Priorities: This is SO important! Try to get something playable or the core mechanic of your game idea coded in FIRST. The sooner you have something playable, the sooner you can begin getting people to play test your game and then the sooner you do that you can iterate and make tweaks. Don't worry about the credits, the main menu, or pre-loader, these aren't relevant to the game experience, you can always add these things when the jam is over.

I've known people to build 'game templates' prior to jams which include a preloader, main menu including buttons with sound options in and a game screen all blank and with placeholder art. There's nothing wrong with doing this if you already know how to add these things into a game why waste time adding them in at the last minute for a game jam. Prioritizing what is the most important thing to work on at the time is cruicial for a successful jam game. it is always a difficult one and I still get it wrong from time to time. I've wasted time doing custom character outfit menus and selection screens at jams where I should have been designing unique mechanics for more variations of enemy unit types to mix up gameplay and add variety to the overall player experience, it always shows in the game when priorities have been ordered wrongly.

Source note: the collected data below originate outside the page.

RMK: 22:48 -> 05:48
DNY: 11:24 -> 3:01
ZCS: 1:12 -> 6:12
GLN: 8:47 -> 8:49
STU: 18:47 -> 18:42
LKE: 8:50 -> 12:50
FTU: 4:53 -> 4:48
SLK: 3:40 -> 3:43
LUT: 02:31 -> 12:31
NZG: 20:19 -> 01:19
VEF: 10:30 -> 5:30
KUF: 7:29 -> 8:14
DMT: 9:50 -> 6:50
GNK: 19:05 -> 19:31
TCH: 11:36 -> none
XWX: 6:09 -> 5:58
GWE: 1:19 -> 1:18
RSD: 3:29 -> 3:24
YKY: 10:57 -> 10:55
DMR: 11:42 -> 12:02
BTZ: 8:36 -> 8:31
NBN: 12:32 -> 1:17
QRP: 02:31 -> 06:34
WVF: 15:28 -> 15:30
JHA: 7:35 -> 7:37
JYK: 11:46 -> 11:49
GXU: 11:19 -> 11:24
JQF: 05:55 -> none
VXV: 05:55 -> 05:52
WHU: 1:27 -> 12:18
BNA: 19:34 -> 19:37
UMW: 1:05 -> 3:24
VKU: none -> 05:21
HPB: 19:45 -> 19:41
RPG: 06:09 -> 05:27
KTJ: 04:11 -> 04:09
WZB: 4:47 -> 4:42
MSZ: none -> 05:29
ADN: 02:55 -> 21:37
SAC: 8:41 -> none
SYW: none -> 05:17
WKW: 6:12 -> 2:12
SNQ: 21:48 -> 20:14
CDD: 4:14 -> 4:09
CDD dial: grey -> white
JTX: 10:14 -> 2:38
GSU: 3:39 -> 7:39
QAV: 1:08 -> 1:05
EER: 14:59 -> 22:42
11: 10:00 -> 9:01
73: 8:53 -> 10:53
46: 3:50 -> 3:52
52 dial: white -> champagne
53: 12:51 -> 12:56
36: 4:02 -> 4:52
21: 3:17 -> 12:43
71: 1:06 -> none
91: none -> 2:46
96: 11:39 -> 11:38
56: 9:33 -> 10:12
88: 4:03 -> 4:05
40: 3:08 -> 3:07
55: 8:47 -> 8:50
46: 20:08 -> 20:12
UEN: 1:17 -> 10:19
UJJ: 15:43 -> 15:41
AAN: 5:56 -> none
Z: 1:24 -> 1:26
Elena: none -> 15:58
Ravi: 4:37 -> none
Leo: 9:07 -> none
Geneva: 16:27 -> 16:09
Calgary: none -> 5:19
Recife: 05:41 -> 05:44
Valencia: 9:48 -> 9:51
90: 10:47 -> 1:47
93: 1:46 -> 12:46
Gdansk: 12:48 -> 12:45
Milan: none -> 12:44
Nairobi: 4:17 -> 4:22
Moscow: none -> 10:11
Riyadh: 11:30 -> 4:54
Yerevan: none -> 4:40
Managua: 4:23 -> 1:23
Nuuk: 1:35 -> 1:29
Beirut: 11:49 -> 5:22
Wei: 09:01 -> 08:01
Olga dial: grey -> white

Will players 'get it'? Once you have your game functioning a little, with perhaps some basic controls or mechanisms. It is best from relatively early on to close your game, re open(compile), step back and pretend you're a completely new player who has never seen this game before. Consider what they would do. Where are their eyes drawn to on the screen? Think about the controls of your game, what inputs need to be made? Could you change your controls to make it easier? Are the controls too complicated or difficult for players?

Think about how you can teach players how to play your game. Interactive tutorials are more enjoyable and sophisticated way to teach players but longer to implement as opposed to help pages. If you use any text, think about where it's placed, consider typography. Remember, less is more. What would work well in your game?  Make the first level near impossible to die, teach players by slowly introducing mechanics, ramp up the difficulty. Try to get a good balance between easy and difficult, you as a designer will be naturally good at your game because you made it, make sure you account for this when designing the first level.

Postmortem your work: After every game jam you do, try to postmortem your work. When you're physically writing something down it helps you to further understand the process. Talk about what's good and bad about your game, consider what players like and didn't like about your game. Think about how you could improve it or what you'd do differently next time from a design perspective only. Try to avoid talking saying things like 'I wish I didn't drink so much on the first night of the jam', think about the game and the direction you could take it.

Feedback: Feedback is a natural part of making games and it's crucial if you care about making something which can be enjoyed by a lot of people. Of course, not everyone is going to like what you do and sometimes people may actually be offended which isn't a bad thing. I think if you can trigger a passionate negative response from someone then you have the potential to trigger a passionate positive response from someone. It's always good to ask people questions when reading feedback. It's good to be humble about your work and really look at it for what it is, be open to suggestions there are many ways of approaching game design and the way that you may have approached it might not be the best. Ask people what they like/didn't like and why.

Competitions & Upcoming Events

- Global Games Jam
- Ludum Dare
- Indie Speed Run
- Game Hack
- The Walking Dead Games Jam
- TIGjam

A lot of people ask me how do you find these programmers to work with (I'm an Artist/Designer) for all these different game jams. The answer is, just go to these events and you will meet programmers or artists or designers who are looking for someone to team up with.
You can download the PowerPoint presentation of the session here: link

Thanks for reading, hopefully someone will get something useful out of this post.